The VergeYarbo plans to completely remove the remote backdoor access from its robot lawn mower and will let customers decide whether the remote access feature gets installed. The company had promised on Friday that it would tackle many security issues head-on after security researcher Andreas Makris hijacked Yarbo robots from the other side of the globe.
The vulnerabilities exposed email addresses and GPS locations.
On Saturday, spokespeople Showan Hou and Maggie Zhou told The Verge that completely removing remote diagnostic capability would reduce Yarbo’s ability to help customers resolve safety, connectivity, and service issues quickly, especially in cases where physical inspection is not practical.
By Monday the company had shifted position.
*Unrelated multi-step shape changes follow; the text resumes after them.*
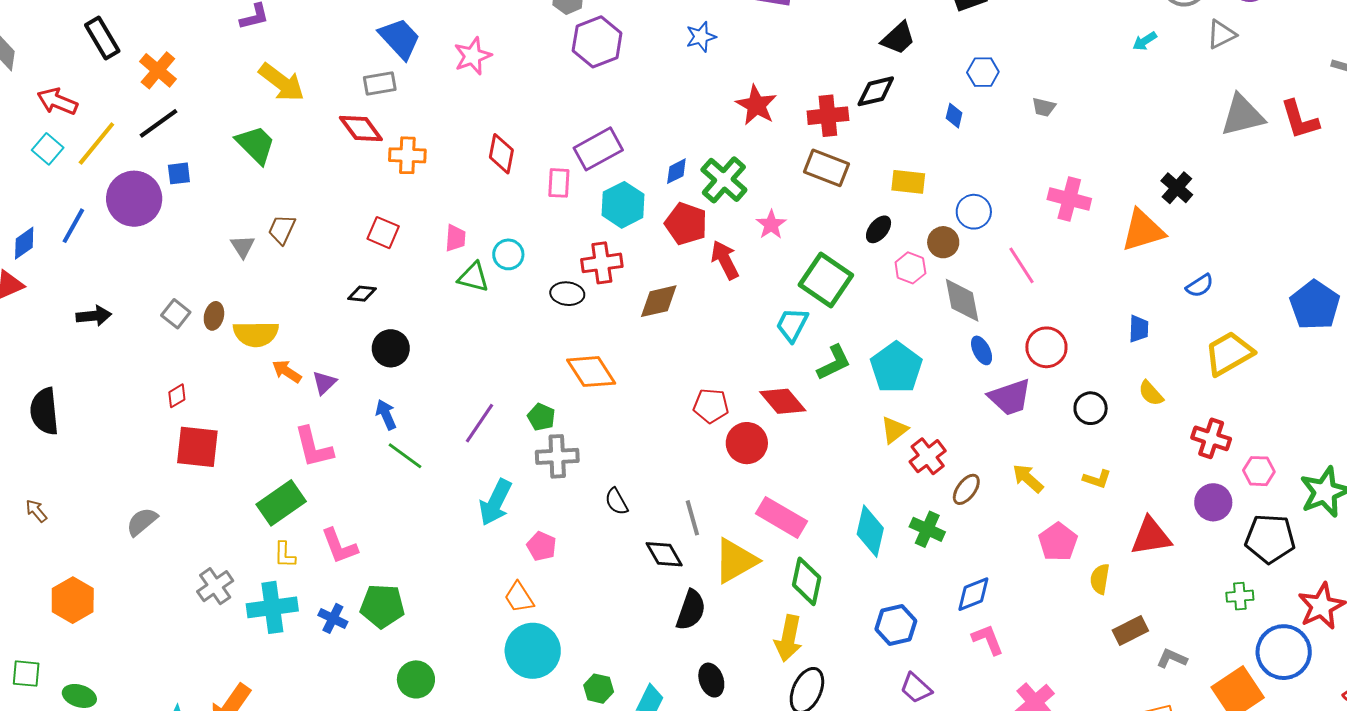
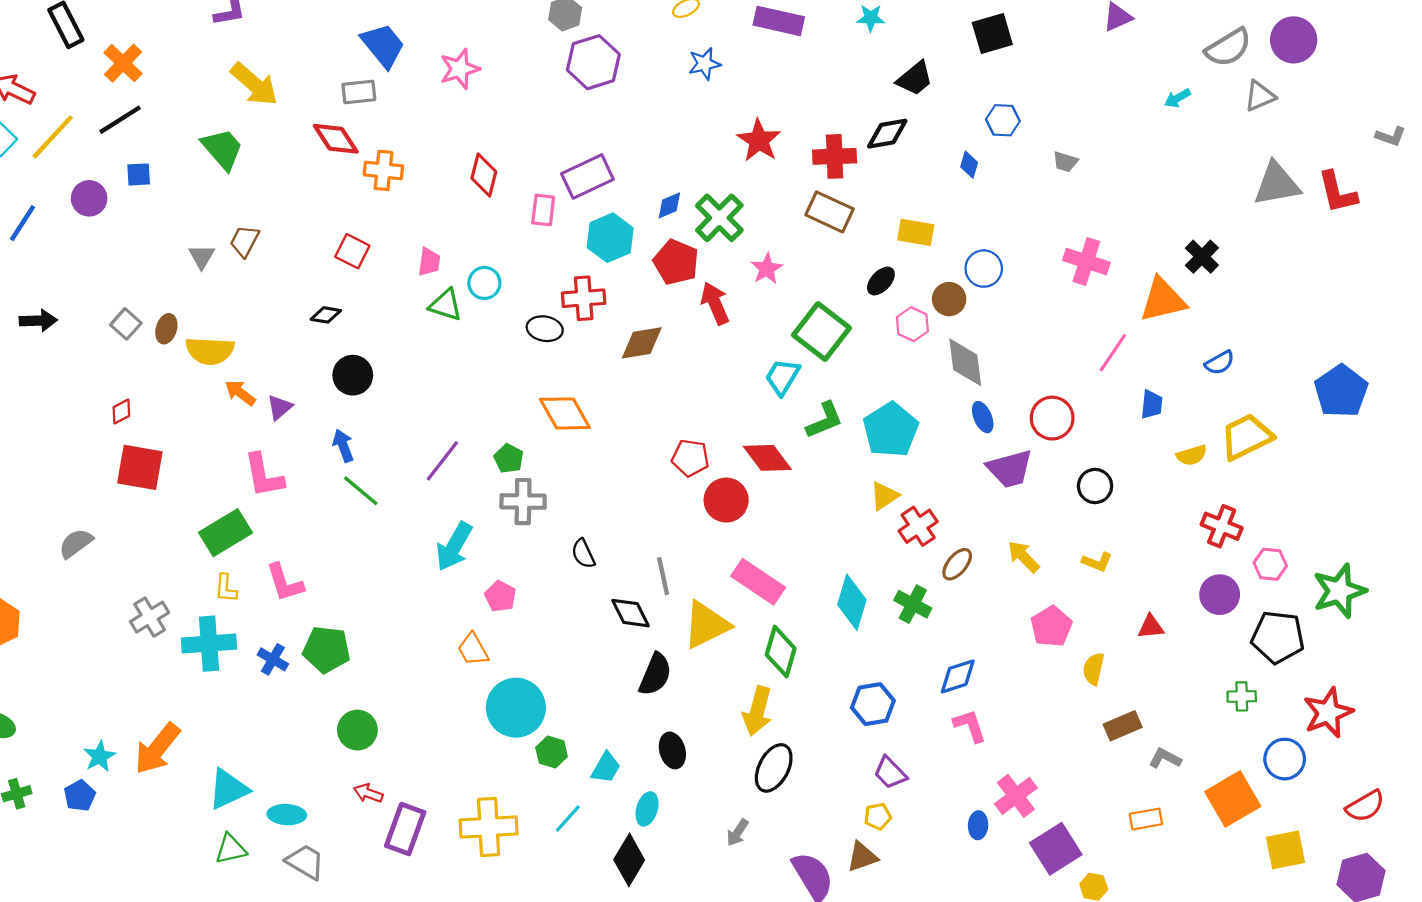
purple circle: (134, 199) -> (89, 198), size x0.6
pink line: (1021, 265) -> (1113, 353), moved, turned 63
yellow semicircle: (1151, 393) -> (1192, 455), moved, turned -68
red triangle: (1151, 536) -> (1151, 627), size x0.6
cyan circle: (533, 651) -> (516, 708), moved
blue circle: (1284, 652) -> (1285, 759), size x0.7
Kenneth Kohlmann, a cofounder of Yarbo, called Sean Hollister from the airport.
“In the future there should be no remote backdoor unless the user decides to opt in,” Kohlmann said. Removing the tunnel will take some time. The required files to install a new version may still technically be loaded on each robot’s internal storage.
“It would most likely be a setup script that sits on the machine and doesn’t do anything unless the user triggers it,” Kohlmann said. ” Users would likely first try uploading a log file to Yarbo tech support before opting for remote access. Firmware updates have already rolled out to the first 1,000 machines.
Firmware updates are coming to additional waves of robots. Every device should soon have a unique root password that Yarbo won’t provide to end users. The company is now in touch with Makris, and it is possible the security researcher will be able to validate the changes.
The article detailing the developments was published on May 11, 2026 at 10:40 PM UTC. The Verge reported that the company behind the robot lawn mower that ran the reporter over has changed its tune on the persistent backdoor that could have let bad actors reprogram the robot over the internet.